Visual Storytelling with Question-Answer Plans
This addresses the issue of low-quality visual storytelling for applications like automated content creation, though it is incremental as it builds on existing methods with planning enhancements.
The paper tackled the problem of generating repetitive and illogical narratives from image sequences in visual storytelling by introducing a framework that integrates visual representations with pretrained language models and question-answer planning. The result was that blueprint-based models produced stories that were more coherent, interesting, and natural, as demonstrated on the VIST benchmark.
Visual storytelling aims to generate compelling narratives from image sequences. Existing models often focus on enhancing the representation of the image sequence, e.g., with external knowledge sources or advanced graph structures. Despite recent progress, the stories are often repetitive, illogical, and lacking in detail.
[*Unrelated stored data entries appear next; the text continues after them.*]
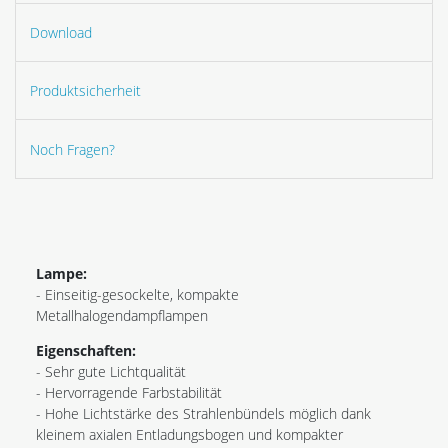
Download
Produktsicherheit
Noch Fragen?
Lampe:
- Einseitig-gesockelte, kompakte
Metallhalogendampflampen
Eigenschaften:
- Sehr gute Lichtqualität
- Hervorragende Farbstabilität
- Hohe Lichtstärke des Strahlenbündels möglich dank
kleinem axialen Entladungsbogen und kompakter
To mitigate these issues, we present a novel framework which integrates visual representations with pretrained language models and planning. Our model translates the image sequence into a visual prefix, a sequence of continuous embeddings which language models can interpret. It also leverages a sequence of question-answer pairs as a blueprint plan for selecting salient visual concepts and determining how they should be assembled into a narrative. Automatic and human evaluation on the VIST benchmark (Huang et al., 2016) demonstrates that blueprint-based models generate stories that are more coherent, interesting, and natural compared to competitive baselines and state-of-the-art systems.